Not that there wasn’t an effort to get out from under the weight of the isolation and sadness. There was a Ben Folds concert in that period after all! One that I thought would potentially lead to something with a woman I was interested in at the time, but I obviously wasn’t in the right headspace at the time to accomplish that (and she was also dating someone else at the time? Or at least she got married not long after that to some guy that nobody knew about).

Things started looking up in April a bit. I reconnected with some high school friends, in advance of the 10-year high school reunion that I didn’t end up going to for reasons discussed in this post from earlier this week. I had a nice couple of days with the same friend from the Ben Folds concert that left me confused but hopeful?

June 2009 was probably the only month that I ever finished “A Blog a Day for 30 Days” that I’ve tried to do numerous times. Lots of random stuff in there, but nothing that really speaks to my mental wellbeing, except maybe this post a little bit, using rainy days as a metaphor for how I remember feeling at the time. A few posts about the anonymous her (which I’m not linking here because you can go find them yourself), but pining after a woman who was obviously not interested is not a good look, even if that’s what these blog things are for on occasion.

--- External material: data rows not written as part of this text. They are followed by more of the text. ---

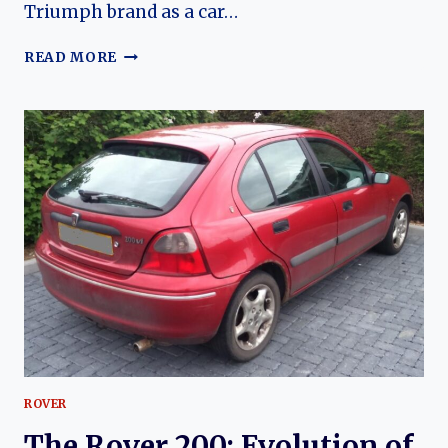
Triumph brand as a car…
TRIUMPH
READ MORE
ACCLAIM:
THE
LAST
BRITISH
TRIUMPH
AND
ITS
EVOLUTION
ROVER
The Rover 200: Evolution of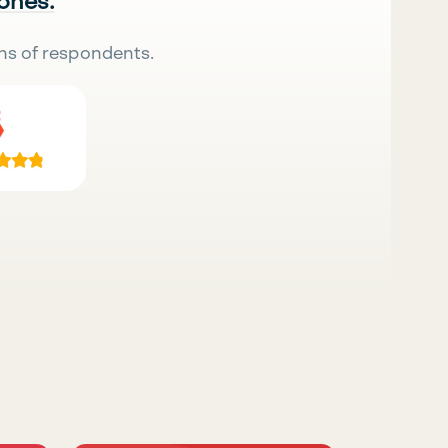
 ones.
ns of respondents.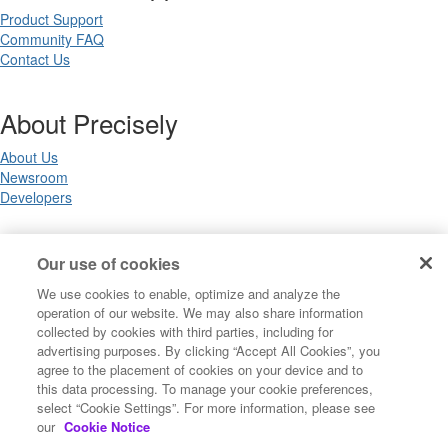
Product Support
Community FAQ
Contact Us
About Precisely
About Us
Newsroom
Developers
Legal
Our use of cookies
We use cookies to enable, optimize and analyze the
Terms of Use
operation of our website. We may also share information
Legal
collected by cookies with third parties, including for
Privacy Notices
advertising purposes. By clicking “Accept All Cookies”, you
Trademarks
agree to the placement of cookies on your device and to
Your Privacy Choices
this data processing. To manage your cookie preferences,
California Privacy Notices
select “Cookie Settings”. For more information, please see
Cookie Settings
our
Cookie Notice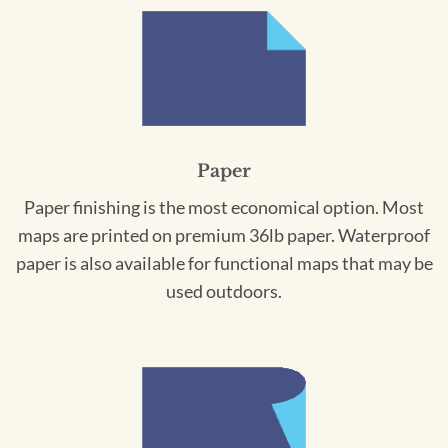
Paper
Paper finishing is the most economical option. Most
maps are printed on premium 36lb paper. Waterproof
paper is also available for functional maps that may be
used outdoors.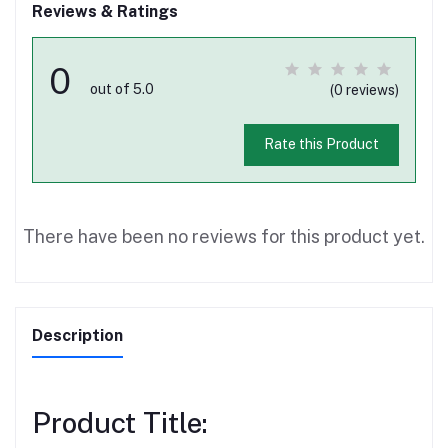
Reviews & Ratings
0
out of 5.0
(0 reviews)
Rate this Product
There have been no reviews for this product yet.
Description
Product Title: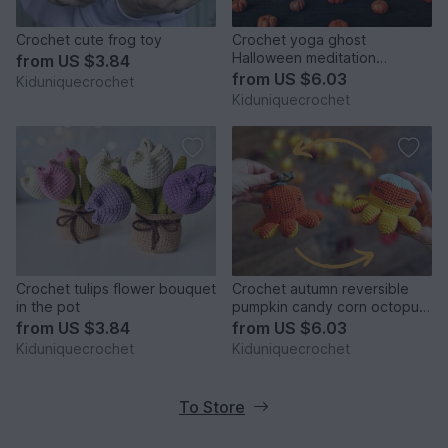
Crochet cute frog toy
Crochet yoga ghost
Halloween meditation
from
US $3.84
amigurumi pattern
from
US $6.03
Kiduniquecrochet
Kiduniquecrochet
Crochet tulips flower bouquet
Crochet autumn reversible
in the pot
pumpkin candy corn octopus
amigurumi pattern
from
US $3.84
from
US $6.03
Kiduniquecrochet
Kiduniquecrochet
To Store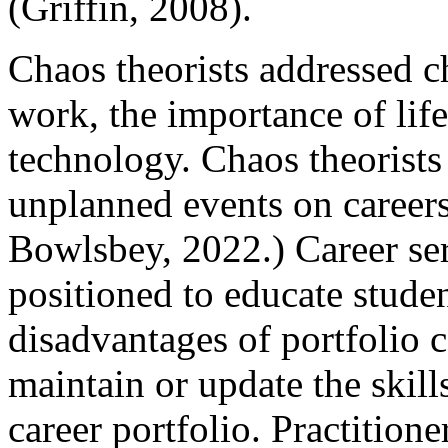
(Griffin, 2008).
Chaos theorists addressed c
work, the importance of life
technology. Chaos theorists
unplanned events on career
Bowlsbey, 2022.) Career ser
positioned to educate stude
disadvantages of portfolio c
maintain or update the skill
career portfolio. Practition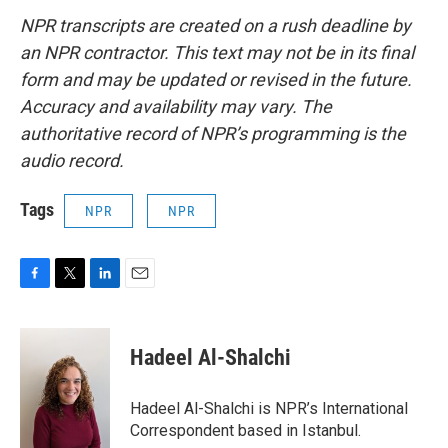
NPR transcripts are created on a rush deadline by
an NPR contractor. This text may not be in its final
form and may be updated or revised in the future.
Accuracy and availability may vary. The
authoritative record of NPR’s programming is the
audio record.
Tags
NPR
NPR
F
T
L
E
a
w
i
m
c
i
n
a
e
t
k
i
Hadeel Al-Shalchi
b
t
e
l
o
e
d
o
r
I
Hadeel Al-Shalchi is NPR’s International
k
n
Correspondent based in Istanbul.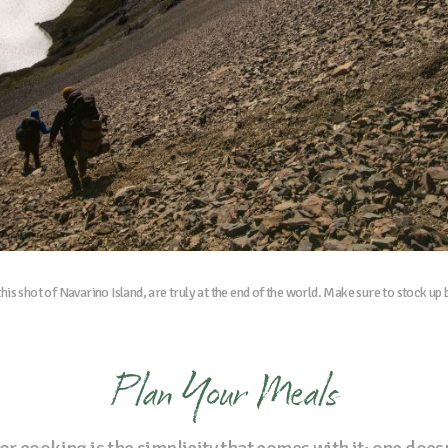
his shot of Navarino Island, are truly at the end of the world. Make sure to stock up
Plan Your Meals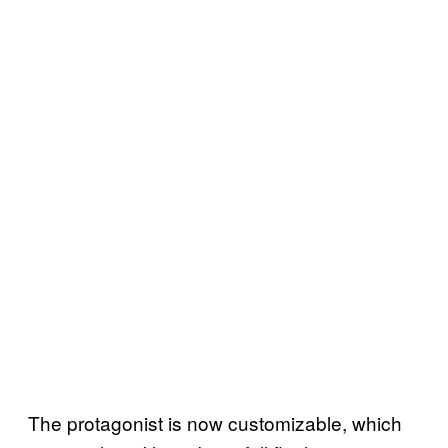
The protagonist is now customizable, which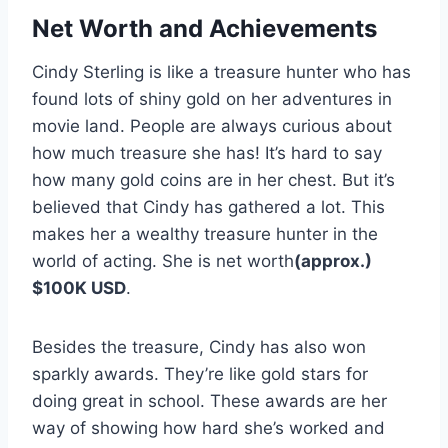
Net Worth and Achievements
Cindy Sterling is like a treasure hunter who has
found lots of shiny gold on her adventures in
movie land. People are always curious about
how much treasure she has! It’s hard to say
how many gold coins are in her chest. But it’s
believed that Cindy has gathered a lot. This
makes her a wealthy treasure hunter in the
world of acting. She is net worth
(approx.)
$100K USD
.
Besides the treasure, Cindy has also won
sparkly awards. They’re like gold stars for
doing great in school. These awards are her
way of showing how hard she’s worked and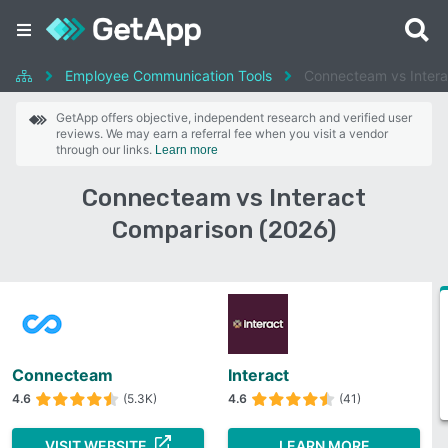
Employee Communication Tools
Connecteam vs Intera
GetApp offers objective, independent research and verified user
reviews. We may earn a referral fee when you visit a vendor
through our links.
Learn more
Connecteam vs Interact
Comparison (2026)
Connecteam
Interact
4.6
(5.3K)
4.6
(41)
VISIT WEBSITE
LEARN MORE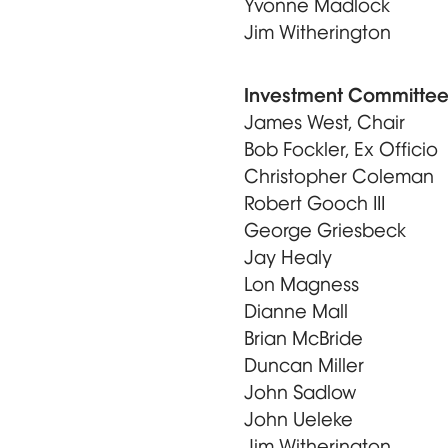
Yvonne Madlock
Jim Witherington
Investment Committe
James West, Chair
Bob Fockler, Ex Officio
Christopher Coleman
Robert Gooch III
George Griesbeck
Jay Healy
Lon Magness
Dianne Mall
Brian McBride
Duncan Miller
John Sadlow
John Ueleke
Jim Witherington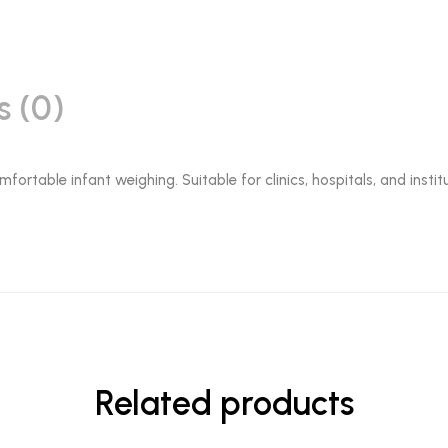
s (0)
fortable infant weighing. Suitable for clinics, hospitals, and insti
Related products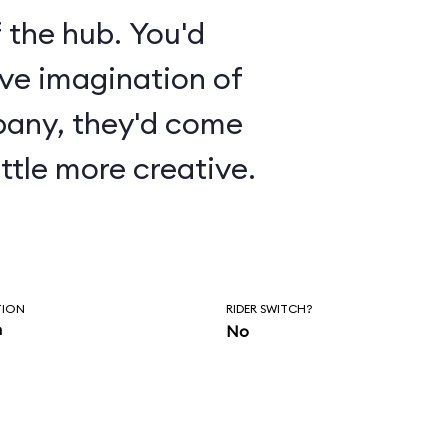
 the hub. You'd
ive imagination of
pany, they'd come
ttle more creative.
TION
RIDER SWITCH?
n
No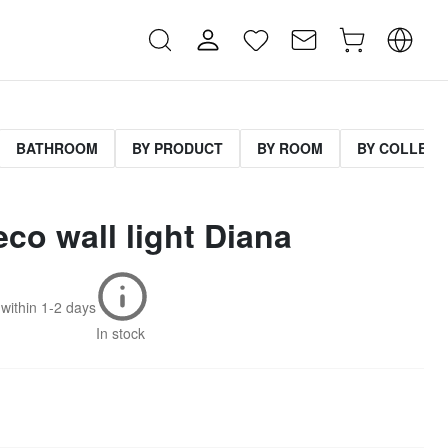
BATHROOM
BY PRODUCT
BY ROOM
BY COLLECT
eco wall light Diana
within
1-2 days
In stock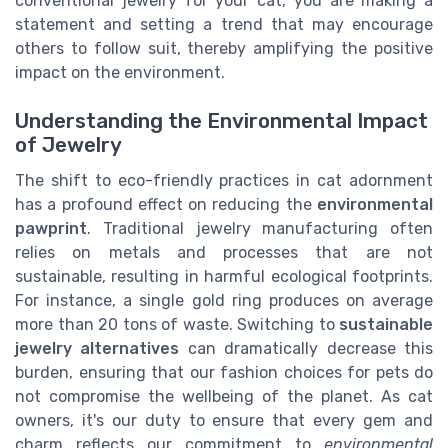
conventional jewelry for your cat, you are making a
statement and setting a trend that may encourage
others to follow suit, thereby amplifying the positive
impact on the environment.
Understanding the Environmental Impact
of Jewelry
The shift to eco-friendly practices in cat adornment
has a profound effect on reducing the
environmental
pawprint
. Traditional jewelry manufacturing often
relies on metals and processes that are not
sustainable, resulting in harmful ecological footprints.
For instance, a single gold ring produces on average
more than 20 tons of waste. Switching to
sustainable
jewelry alternatives
can dramatically decrease this
burden, ensuring that our fashion choices for pets do
not compromise the wellbeing of the planet. As cat
owners, it's our duty to ensure that every gem and
charm reflects our commitment to
environmental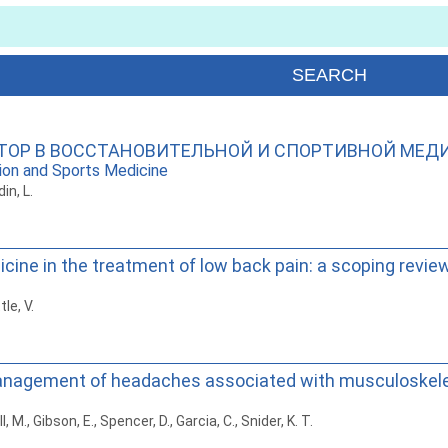
ТОР В ВОССТАНОВИТЕЛЬНОЙ И СПОРТИВНОЙ МЕД
tion and Sports Medicine
in, L.
cine in the treatment of low back pain: a scoping revie
tle, V.
anagement of headaches associated with musculoskele
M., Gibson, E., Spencer, D., Garcia, C., Snider, K. T.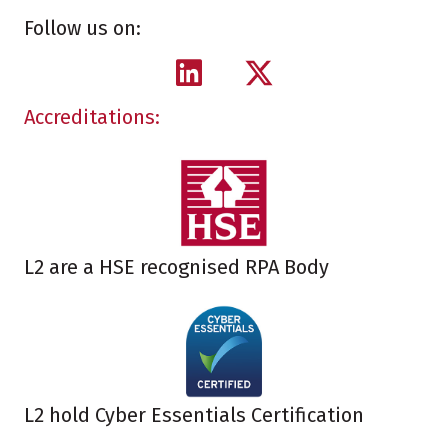
Follow us on:
Accreditations:
L2 are a HSE recognised RPA Body
L2 hold Cyber Essentials Certification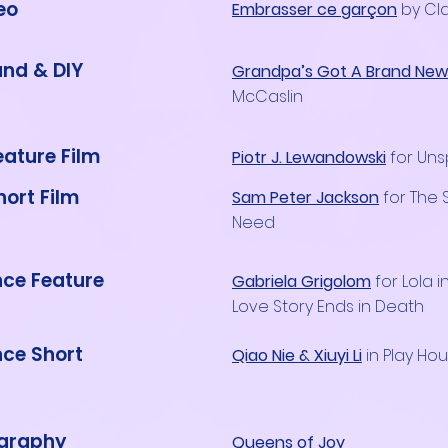
eo
Embrasser ce garçon
by Cla
nd & DIY
Grandpa’s Got A Brand New P
McCaslin
eature Film
Piotr J. Lewandowski
for Un
hort Film
Sam Peter Jackson
for The
Need
ce Feature
Gabriela Grigolom
for Lola i
Love Story Ends in Death
ce Short
Qiao Nie & Xiuyi Li
in Play Ho
graphy
Queens of Joy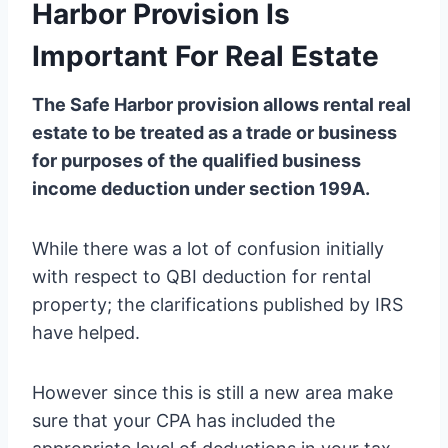
Harbor Provision Is
Important For Real Estate
The Safe Harbor provision allows rental real
estate to be treated as a trade or business
for purposes of the qualified business
income deduction under section 199A.
While there was a lot of confusion initially
with respect to QBI deduction for rental
property; the clarifications published by IRS
have helped.
However since this is still a new area make
sure that your CPA has included the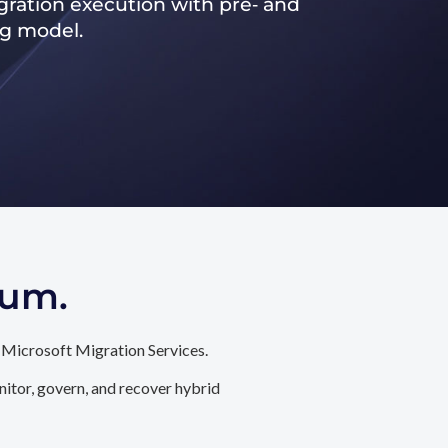
ration execution with pre‑ and
ng model.
tum.
 Microsoft Migration Services.
itor, govern, and recover hybrid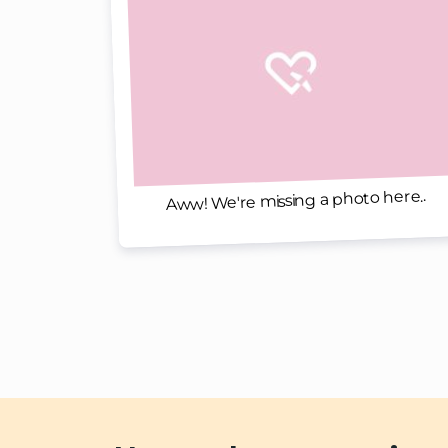
Aww! We're missing a photo here..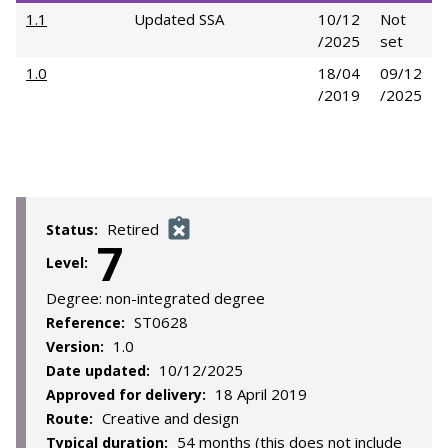
1.1
Updated SSA
10/12
Not
/2025
set
1.0
18/04
09/12
/2019
/2025
Retired
Status:
7
Level:
Degree:
non-integrated degree
ST0628
Reference:
1.0
Version:
10/12/2025
Date updated:
18 April 2019
Approved for delivery:
Creative and design
Route:
54 months (this does not include
Typical duration: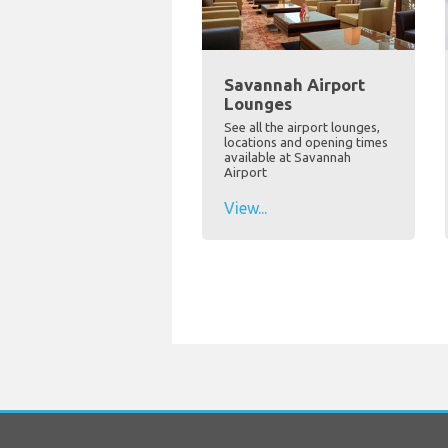
Savannah Airport
Lounges
See all the airport lounges,
locations and opening times
available at Savannah
Airport
View...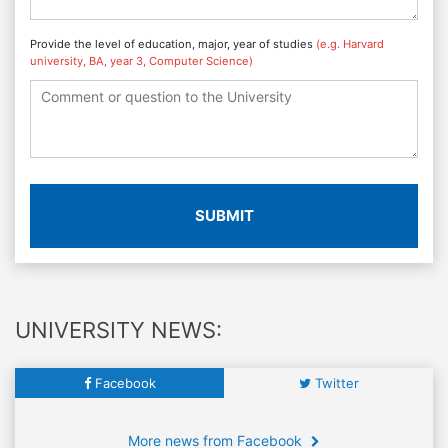
Provide the level of education, major, year of studies
(e.g. Harvard
university, BA, year 3, Computer Science)
SUBMIT
UNIVERSITY NEWS:
Facebook
Twitter
More news from Facebook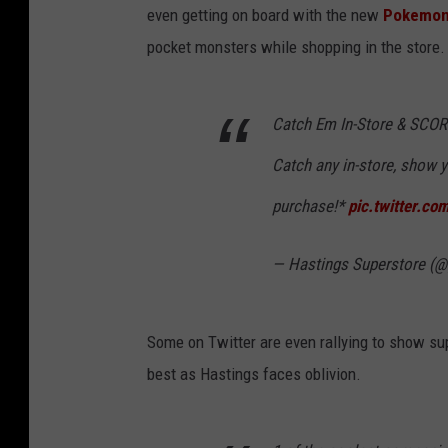
even getting on board with the new
Pokemo
pocket monsters while shopping in the store.
Catch Em In-Store & SCO
Catch any in-store, show y
purchase!*
pic.twitter.c
— Hastings Superstore (
Some on Twitter are even rallying to show supp
best as Hastings faces oblivion.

I think this survey thingy from August is about as close as you might get into seeing how I was feeling at the time. Worries of being alone forever and some light self-loathing, in fun survey form! Then posts become sporadic, partly because I was busy getting ready for the deployment, but also because I was especially at a low point. I can’t remember for sure, but the deployment was a nice distraction from just sitting alone in my apartment and letting my mind just run wild. There’s only so much television and video games you can play to distract you from the insomnia caused by a negative mood and bad feelings, but it was not a fun experience for me either.

I don’t know why this song sent me down this path. Maybe it’s just a culmination of the other posts from this week, sending me down this existential rabbit hole where I’m still looking for answers. I try not to linger on the past anymore, especially since it’s been a very long time that I have felt that down, that alone. Nevertheless, it remains a pretty dark point in my life, and, as mentioned previously, one that I just kind of ran from instead of actually dealing with.

Is there some residual effect from this period on my current life? Probably. Unresolved issues stay unresolved if you just try to bury them instead of working through why there were issues. Going to Iraq didn’t magically solve all my issues. Same with moving to Virginia and back to Utah. But I’m trying to be better about being in my feelings, so I guess a lot of this stuff pouring out of me right now is an attempt to do things.

I don’t really like to tell the truth to myself about the aforementioned period in my life. Why would I want to think long and hard about all those nights spent tossing and turning with insomnia because I was so miserable? I try to be more positive these days, and for the most part I succeed. I’m just glad that none of those dark feelings got elevated beyond where they were at the time. And that it appears most of the time was spent pining after some girl that I was oblivious to her true feelings because I was way to analytical about everything.

That’s what loneliness does. That’s what sadness does. Friendliness and close proximity played tricks on a fragile person and I spent way too much time focusing on that and not my own happiness. Or doing the things I claimed that I wanted to do to make me feel better about my lot in life at the time. But such is life sometimes.

Anyway… I think tomorrow’s post will be a little more uplifting. I feel like the past couple of days have been a bummer, but I go where the random number generator takes me on this little adventure. If you made it this far, thanks for reading!